Dr. Marlene Williams, CICU
Director for Johns Hopkins
Bayview Medical Center
Dr. Williams currently applies her clinical and research expertise to platelet function and genotyping in acute coronary syndrome. Learn more about Dr. Williams.
The purpose of platelets
“Platelets are the cells that circulate within our blood and bind together when they recognize damaged blood vessels,” says Dr. Marlene Williams, Assistant Professor of Medicine and CICU Director for Johns Hopkins Bayview Medical Center. “When you get a cut, for example, the platelets bind to the site of the damaged vessel, thereby causing a blood clot. There’s an evolutionary reason why they’re there. It’s to stop us from bleeding.”
What makes platelets change their shape?
Platelets, the smallest of our blood cells, can only be seen under a microscope. They’re literally shaped like small plates in their non-active form. A blood vessel will send out a signal when it becomes damaged. When platelets receive that signal, they’ll respond by traveling to the area and transforming into their “active” formation. To make contact with the broken blood vessel, platelets grow long tentacles and then resemble a spider or an octopus.
What is a healthy platelet count?
A normal platelet count ranges from 150,000 to 450,000 platelets per microliter of blood. Having more than 450,000 platelets is a condition called thrombocytosis; having less than 150,000 is known as thrombocytopenia. You get your platelet number from a routine blood test called a complete blood count (CBC).
What it means to have too many platelets (thrombocytosis)

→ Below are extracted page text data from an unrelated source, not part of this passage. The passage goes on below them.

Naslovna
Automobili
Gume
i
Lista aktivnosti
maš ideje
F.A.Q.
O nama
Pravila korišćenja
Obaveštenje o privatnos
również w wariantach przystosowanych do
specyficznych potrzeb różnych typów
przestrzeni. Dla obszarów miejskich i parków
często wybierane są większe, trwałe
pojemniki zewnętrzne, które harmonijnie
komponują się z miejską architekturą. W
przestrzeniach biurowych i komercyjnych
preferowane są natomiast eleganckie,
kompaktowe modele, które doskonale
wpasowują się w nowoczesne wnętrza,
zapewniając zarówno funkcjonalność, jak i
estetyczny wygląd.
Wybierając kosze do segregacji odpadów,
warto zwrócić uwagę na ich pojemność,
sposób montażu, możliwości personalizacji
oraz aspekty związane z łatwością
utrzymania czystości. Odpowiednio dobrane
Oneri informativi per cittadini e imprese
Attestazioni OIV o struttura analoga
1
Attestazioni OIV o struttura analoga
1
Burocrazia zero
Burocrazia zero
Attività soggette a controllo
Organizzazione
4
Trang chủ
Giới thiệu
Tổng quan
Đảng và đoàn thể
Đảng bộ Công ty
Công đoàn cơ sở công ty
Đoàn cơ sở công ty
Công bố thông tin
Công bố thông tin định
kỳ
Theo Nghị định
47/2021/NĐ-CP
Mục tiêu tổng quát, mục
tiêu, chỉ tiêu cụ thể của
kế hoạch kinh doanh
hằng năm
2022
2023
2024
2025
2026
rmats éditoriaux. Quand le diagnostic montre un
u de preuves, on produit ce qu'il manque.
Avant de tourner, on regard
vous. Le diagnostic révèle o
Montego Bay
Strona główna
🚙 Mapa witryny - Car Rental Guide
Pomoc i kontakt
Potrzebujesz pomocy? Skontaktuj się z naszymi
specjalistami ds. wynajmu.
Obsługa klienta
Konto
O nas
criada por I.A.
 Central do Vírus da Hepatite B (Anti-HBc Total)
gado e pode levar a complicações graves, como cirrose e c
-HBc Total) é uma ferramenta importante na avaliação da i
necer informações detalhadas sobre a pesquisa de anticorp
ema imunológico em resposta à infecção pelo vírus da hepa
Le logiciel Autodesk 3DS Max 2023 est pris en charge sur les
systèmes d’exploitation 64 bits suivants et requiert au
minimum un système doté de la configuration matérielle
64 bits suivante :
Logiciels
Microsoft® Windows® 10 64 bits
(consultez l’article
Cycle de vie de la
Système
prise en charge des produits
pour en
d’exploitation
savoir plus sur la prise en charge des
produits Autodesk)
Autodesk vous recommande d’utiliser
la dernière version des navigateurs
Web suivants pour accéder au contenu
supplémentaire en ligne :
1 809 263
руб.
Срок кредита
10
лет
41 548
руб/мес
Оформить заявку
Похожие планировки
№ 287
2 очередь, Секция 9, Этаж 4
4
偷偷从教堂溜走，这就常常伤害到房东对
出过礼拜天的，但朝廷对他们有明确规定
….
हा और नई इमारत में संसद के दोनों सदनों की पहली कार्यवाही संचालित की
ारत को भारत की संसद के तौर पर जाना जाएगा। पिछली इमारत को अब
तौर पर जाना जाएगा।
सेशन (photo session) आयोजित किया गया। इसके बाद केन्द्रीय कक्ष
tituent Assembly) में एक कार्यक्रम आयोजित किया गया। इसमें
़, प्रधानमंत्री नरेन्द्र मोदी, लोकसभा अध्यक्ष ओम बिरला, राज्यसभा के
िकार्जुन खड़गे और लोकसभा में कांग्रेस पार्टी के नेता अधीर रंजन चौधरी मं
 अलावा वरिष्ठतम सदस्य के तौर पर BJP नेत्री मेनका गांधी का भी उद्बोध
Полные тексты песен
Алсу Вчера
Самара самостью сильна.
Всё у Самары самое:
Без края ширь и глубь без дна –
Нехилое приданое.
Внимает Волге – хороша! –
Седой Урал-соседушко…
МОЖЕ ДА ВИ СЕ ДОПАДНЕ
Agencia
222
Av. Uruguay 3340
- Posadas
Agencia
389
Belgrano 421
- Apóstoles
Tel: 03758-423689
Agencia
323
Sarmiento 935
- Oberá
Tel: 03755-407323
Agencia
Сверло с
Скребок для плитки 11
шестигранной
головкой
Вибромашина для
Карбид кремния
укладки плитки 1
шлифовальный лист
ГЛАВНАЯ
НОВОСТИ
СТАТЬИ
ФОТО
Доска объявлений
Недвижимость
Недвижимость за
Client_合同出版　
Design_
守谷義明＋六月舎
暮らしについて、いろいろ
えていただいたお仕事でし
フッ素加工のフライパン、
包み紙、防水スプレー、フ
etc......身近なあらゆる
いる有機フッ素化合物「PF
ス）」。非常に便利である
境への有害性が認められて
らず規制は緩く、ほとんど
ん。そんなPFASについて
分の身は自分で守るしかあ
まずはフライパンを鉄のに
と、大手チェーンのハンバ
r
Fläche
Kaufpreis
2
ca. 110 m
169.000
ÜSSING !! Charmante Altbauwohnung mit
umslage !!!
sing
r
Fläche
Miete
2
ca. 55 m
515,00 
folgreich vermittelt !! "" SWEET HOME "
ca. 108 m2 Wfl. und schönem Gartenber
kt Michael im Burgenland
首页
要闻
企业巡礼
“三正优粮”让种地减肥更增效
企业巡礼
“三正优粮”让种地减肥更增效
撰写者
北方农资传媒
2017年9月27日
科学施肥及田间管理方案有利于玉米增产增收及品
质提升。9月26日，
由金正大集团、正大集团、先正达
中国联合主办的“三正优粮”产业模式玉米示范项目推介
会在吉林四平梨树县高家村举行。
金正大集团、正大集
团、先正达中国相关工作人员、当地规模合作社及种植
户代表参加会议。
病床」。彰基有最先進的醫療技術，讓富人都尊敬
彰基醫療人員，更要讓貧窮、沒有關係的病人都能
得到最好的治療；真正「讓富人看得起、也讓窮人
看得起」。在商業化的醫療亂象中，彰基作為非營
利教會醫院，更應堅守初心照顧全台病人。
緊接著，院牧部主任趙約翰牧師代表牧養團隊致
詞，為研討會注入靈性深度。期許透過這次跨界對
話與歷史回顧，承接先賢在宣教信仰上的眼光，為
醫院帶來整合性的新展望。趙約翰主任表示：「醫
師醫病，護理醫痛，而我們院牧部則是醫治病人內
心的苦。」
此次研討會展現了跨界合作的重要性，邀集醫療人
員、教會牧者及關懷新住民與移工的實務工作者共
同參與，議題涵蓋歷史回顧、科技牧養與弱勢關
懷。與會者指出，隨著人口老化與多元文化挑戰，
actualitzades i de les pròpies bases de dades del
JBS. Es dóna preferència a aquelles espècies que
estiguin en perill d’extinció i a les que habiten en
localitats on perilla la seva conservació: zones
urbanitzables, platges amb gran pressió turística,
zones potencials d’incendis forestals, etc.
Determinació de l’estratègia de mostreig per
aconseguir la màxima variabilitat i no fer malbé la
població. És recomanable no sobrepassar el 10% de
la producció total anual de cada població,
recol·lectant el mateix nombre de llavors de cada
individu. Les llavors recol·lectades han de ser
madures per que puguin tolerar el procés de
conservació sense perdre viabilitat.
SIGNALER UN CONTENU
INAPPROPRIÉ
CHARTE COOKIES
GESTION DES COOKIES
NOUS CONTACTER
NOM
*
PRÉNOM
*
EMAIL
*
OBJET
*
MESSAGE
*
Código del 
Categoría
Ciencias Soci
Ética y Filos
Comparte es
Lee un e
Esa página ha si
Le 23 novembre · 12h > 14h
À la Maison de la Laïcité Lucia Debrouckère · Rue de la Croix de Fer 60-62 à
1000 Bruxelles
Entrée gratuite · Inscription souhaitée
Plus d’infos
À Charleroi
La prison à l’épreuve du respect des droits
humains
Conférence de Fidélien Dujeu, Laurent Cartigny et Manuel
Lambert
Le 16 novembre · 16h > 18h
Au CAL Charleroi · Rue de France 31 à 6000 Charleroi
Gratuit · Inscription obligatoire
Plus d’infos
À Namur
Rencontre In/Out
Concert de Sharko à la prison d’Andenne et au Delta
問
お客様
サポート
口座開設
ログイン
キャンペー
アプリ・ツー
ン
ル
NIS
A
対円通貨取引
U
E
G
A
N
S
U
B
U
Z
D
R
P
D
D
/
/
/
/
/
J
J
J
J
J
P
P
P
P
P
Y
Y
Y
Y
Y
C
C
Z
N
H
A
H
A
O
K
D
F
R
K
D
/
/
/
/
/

The medical term for having too many platelets is thrombocytosis, and there are two types:
- Primary or essential thrombocytosis – Abnormal cells in the bone marrow cause an increase in platelets, but the reason is unknown
- Secondary thrombocytosis – The same condition as primary thrombocytosis, but may be caused by an ongoing condition or disease such as anemia, cancer, inflammation, or infection
When there are symptoms, they include spontaneous blood clots in the arms and legs, which if untreated can lead to heart attack and stroke. In severe cases, the patient might have to undergo a procedure called a platelet pheresis. This lowers the platelet count by removing the blood, separating out the platelets, and returning the red blood cells back to the body.
With secondary thrombocytosis, the symptoms are usually related to the associated condition. For example, if you have an infection or anemia, you treat those conditions and the platelet count comes down.
What it means to have too few platelets (thrombocytopenia)
When you don’t have enough platelets, it’s called thrombocytopenia. Symptoms include easy bruising, and frequent bleeding from the gums, nose, or GI tract. Your platelet count drops when something is preventing your body from producing platelets. There are a wide range of causes, including:
- An inherited condition
- Certain types of cancer, such as leukemia or lymphoma
- Chemotherapy treatment for cancer
- Kidney infection or dysfunction
- Too much alcohol
How platelets relate to cardiovascular disease
If you have too many platelets, it can increase your risk for clotting. But often your cardiovascular risk has more to do with platelet function than platelet number. For example, you could have a healthy number of platelets, but if they’re sticking together too much it can increase your chance of having a heart attack or stroke.
Keeping track of your platelets
Too many platelets, too few platelets, abnormally functioning platelets, and related conditions such as blood clots, strokes, and heart attacks can be inherited. So it’s a good idea to alert your doctor when there’s a family connection.
“Although you may feel fine, your physician might want to keep a close eye on you and investigate whether or not you need medications to reduce the functioning of your platelets,” says Dr. Williams. “The most common blood-thinning medication is aspirin, although recent studies have shown that women under 65 who are otherwise healthy do not receive the same benefit from aspirin as men do. There is no concrete answer to that yet.”